Larger firms, looking after more than £10bn in investment assets, require relatively fewer support staff as they can take advantage of economies of scale. ComPeer suggests 0.75–1 support staff for every front office professional in these big firms.

Perhaps unsurprisingly, the type of client a firm has can also have a big impact on profitability. The worst performing firms (based on profit levels over the past five years) have 96% of their assets in portfolios larger than £250,000. That suggests they have a relatively large proportion of big clients who, in turn, will have strong negotiating power and may be able to drive down fees. 

In contrast, the best performing firms only had 85% of assets in portfolios worth at least £250,000 and the medium-performing firms had just 77% of their assets in such large portfolios.
Money marketingThere are some other noteworthy differences revealed in ComPeer’s research. Marketing spend across the industry was up last year, but higher spending in this area is not correlated with a stronger performance. The worst performing firms tend to spend the most on marketing, for example. It seems that, while it may help to bring in more new business, it doesn’t always translate into higher profits. The marketing costs per front office professional were £33,120 a year for the worst firms, compared to £22,040 for the middle-performers and £18,271 for the top performers.

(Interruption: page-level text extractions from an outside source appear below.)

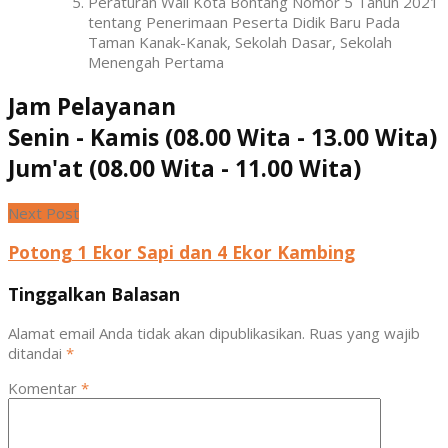
Peraturan Wali Kota Bontang Nomor 5 Tahun 2021
tentang Penerimaan Peserta Didik Baru Pada
Taman Kanak-Kanak, Sekolah Dasar, Sekolah
Menengah Pertama
Jam Pelayanan
Senin - Kamis (08.00 Wita - 13.00 Wita)
Jum'at (08.00 Wita - 11.00 Wita)
Next Post
Potong 1 Ekor Sapi dan 4 Ekor Kambing
Tinggalkan Balasan
Alamat email Anda tidak akan dipublikasikan.
Ruas yang wajib
ditandai
*
Komentar
*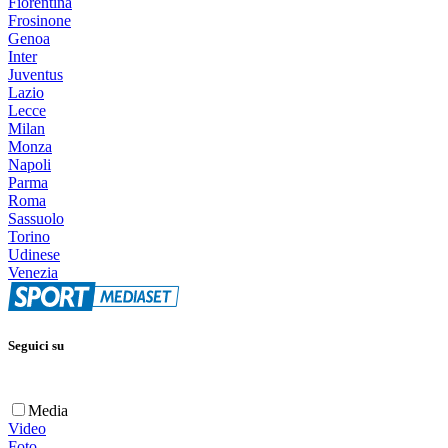
Fiorentina
Frosinone
Genoa
Inter
Juventus
Lazio
Lecce
Milan
Monza
Napoli
Parma
Roma
Sassuolo
Torino
Udinese
Venezia
Seguici su
Media
Video
Foto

On the other hand, the worst performers actually did better at hanging on to clients, losing just 3.7% of their investment assets in a year, compared to 6.3% for the top firms. That, suggests ComPeer, may be because they charge lower fees.

What emerges from all this research is that there is no magic formula for maximising profits and performance in the wealth management industry, and no one-size-fits-all answer as to how to structure a front office. Size does matter though, and how many people a firm has in different positions needs to adjust as it grows or shrinks. The task of balancing those costs and revenues is a continuous one. 

“Costs are at the forefront of strategic decisions,” says Brown. “Cost control has been a key feature for the sector.”